May 20, 2015; Baltimore, MD, USA; Seattle Mariners second baseman Robinson Cano (22) runs to first base after singling during the first inning against the Baltimore Orioles at Oriole Park at Camden Yards. Mandatory Credit: Tommy Gilligan-USA TODAY Sports
A little under two months into the season and the Mariners once again find themselves looking up in the division standings. However, this time it isn’t to either the Angels or A’s. This time it’s the surprising Houston Astros, owners of the best record in the American League and largest division lead of any team in baseball. Meanwhile, the Mariners sit in second at 23-23, a mere half game separating them from both the Angels and Rangers. When regression finally hits the Astros, as many expect it will, the Mariners find themselves in prime position to sneak into the AL West lead.

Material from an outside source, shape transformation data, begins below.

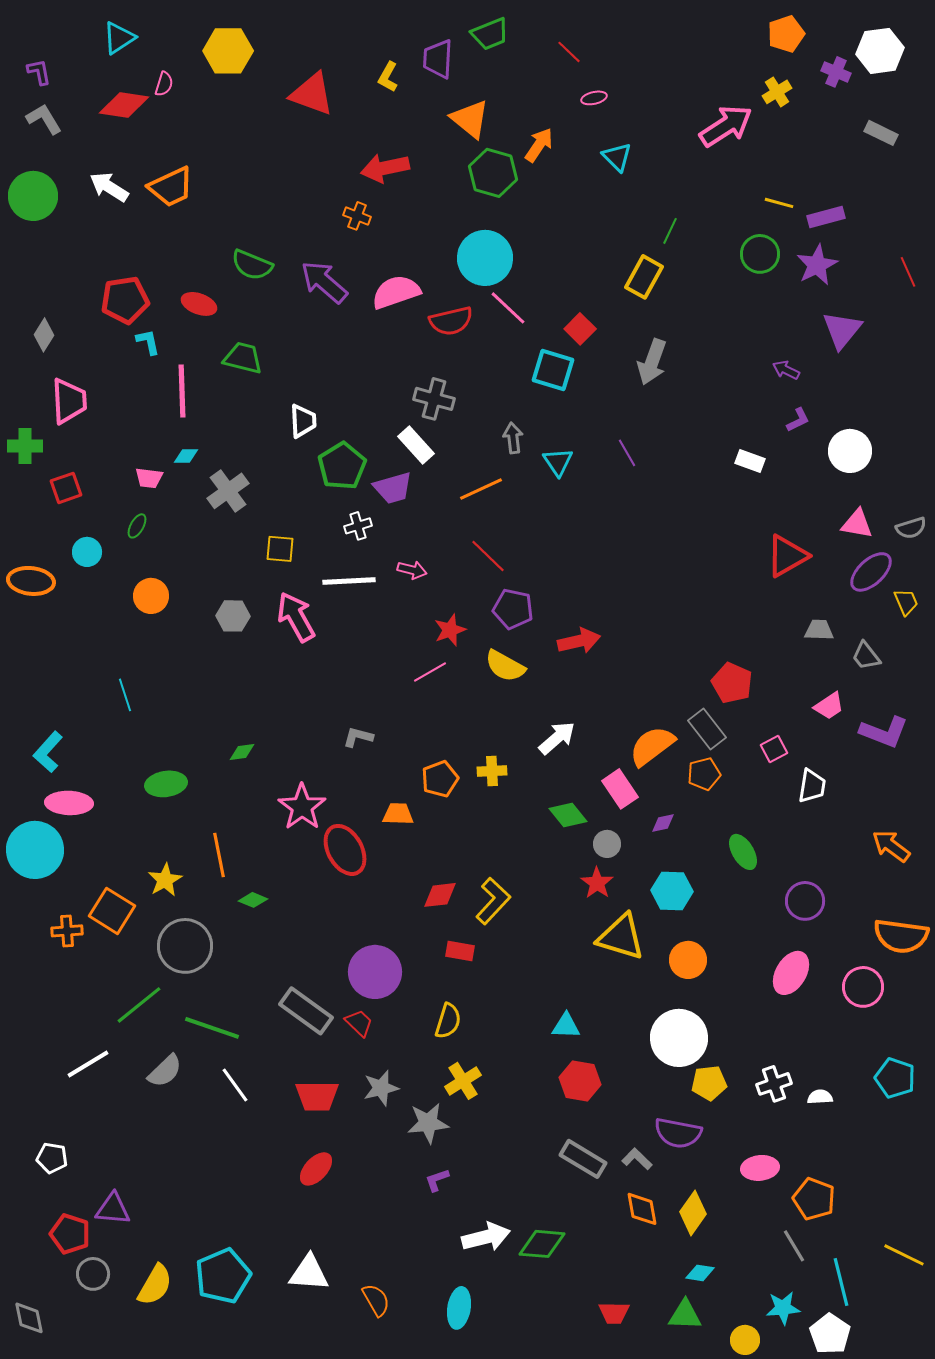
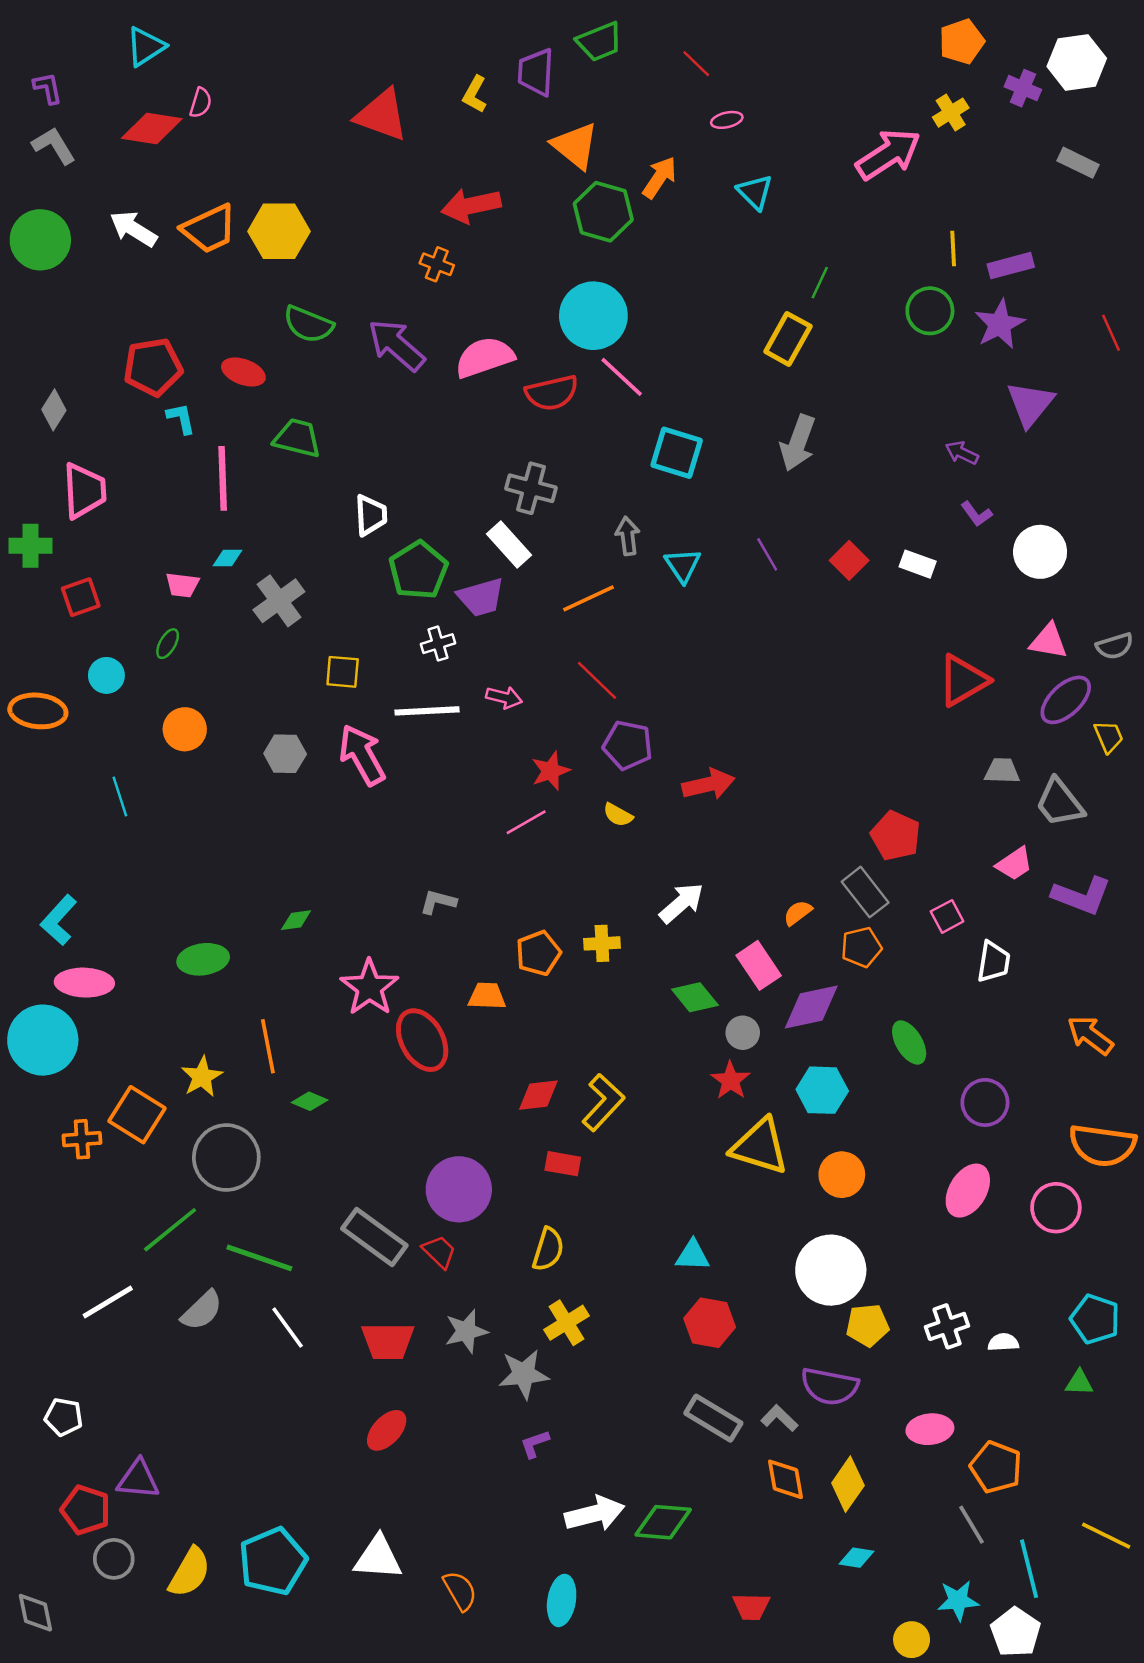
yellow hexagon: (228, 51) -> (279, 231), moved
yellow line: (779, 203) -> (953, 248), turned 72
red square: (580, 329) -> (849, 560), moved
purple L-shape: (798, 420) -> (976, 514), turned 80
gray trapezoid: (866, 656) -> (1060, 803), size x1.4
yellow semicircle: (505, 666) -> (618, 815), size x0.6
cyan line: (125, 695) -> (120, 797), moved
orange semicircle: (652, 746) -> (798, 913), size x0.5
purple diamond: (663, 823) -> (811, 1007), size x2.0
green triangle: (685, 1315) -> (1079, 1383), moved, size x0.7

But until then, why has a team loaded with so much talent barely held its head above water after two months of the season. This is not the same Punch and Judy hitting Mariner lineup of days gone by. This is a lineup that currently ranks fourth in all of baseball in home runs hit with 58. Unfortunately, that’s all they are doing right. Despite the power production in the home run column, the Mariners rank 27th in runs scored, 26th in average, 27th on OBP, and only 14th in slugging. Basically, they’re either hitting home runs, or nothing else.

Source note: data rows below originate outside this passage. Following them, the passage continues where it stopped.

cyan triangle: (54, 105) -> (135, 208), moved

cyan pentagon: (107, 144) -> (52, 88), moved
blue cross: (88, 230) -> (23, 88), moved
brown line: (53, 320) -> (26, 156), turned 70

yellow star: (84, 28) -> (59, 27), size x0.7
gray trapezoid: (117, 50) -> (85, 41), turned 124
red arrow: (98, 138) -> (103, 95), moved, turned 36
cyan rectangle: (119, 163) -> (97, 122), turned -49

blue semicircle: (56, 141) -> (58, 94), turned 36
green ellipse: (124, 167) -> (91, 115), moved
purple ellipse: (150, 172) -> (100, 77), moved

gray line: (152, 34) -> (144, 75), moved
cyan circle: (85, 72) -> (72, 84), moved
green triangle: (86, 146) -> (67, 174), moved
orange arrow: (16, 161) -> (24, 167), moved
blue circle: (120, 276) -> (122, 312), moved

A big reason for the uptick in home runs has been the addition of Nelson Cruz to the heart of the Mariners’ lineup. Cruz once again looks like the best offseason signing in all of baseball. One year after leading the majors in homers, Cruz once again sits at the top of the mountain with Bryce Harper at 18 dingers. No other Mariner has come close to that level of power production. The next closest is Kyle Seager who, thanks to a recent hot streak (5 home runs in his last 10 games) currently sits at second on the team with nine homers.
Another contributing factor has been the continuing disappointments of Dustin Ackley, Brad Miller, and Mike Zunino. All three were highly regarded in the Mariners’ farm system coming up and all three continue to struggle. For Ackley and Miller this has become the norm, but for Zunino, the returns have been even more discouraging. He was expected to be a power bat and at times has displayed as much, but his inability to get on base or hit for average has many concerned for his long-term sustainability.

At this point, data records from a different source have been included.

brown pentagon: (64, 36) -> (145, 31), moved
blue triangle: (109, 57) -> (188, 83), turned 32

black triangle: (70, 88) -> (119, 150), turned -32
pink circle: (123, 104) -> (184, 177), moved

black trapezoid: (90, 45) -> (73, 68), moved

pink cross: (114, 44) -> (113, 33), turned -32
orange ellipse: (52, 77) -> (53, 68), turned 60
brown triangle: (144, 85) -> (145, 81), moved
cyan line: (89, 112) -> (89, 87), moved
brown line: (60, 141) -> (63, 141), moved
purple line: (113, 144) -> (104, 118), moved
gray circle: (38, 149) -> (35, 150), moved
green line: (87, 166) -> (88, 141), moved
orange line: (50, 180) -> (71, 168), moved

However, the biggest disappointment for the Mariners in 2015 has been Robinson Cano. After struggling with his power numbers in 2014, something many attributed to the change from Yankee Stadium to Safeco Field, Cano has seemingly fallen off a cliff in 2015. All of his stats are down across the board. Is it simply a slow start, or a sign that the 32-year-old second baseman is finally beginning to show his age? Many thought his 10-year $240-million contract was a mistake, but no one realistically thought things would begin going south as early as year two. If things don’t correct themselves quickly, it could start getting stormy in Seattle.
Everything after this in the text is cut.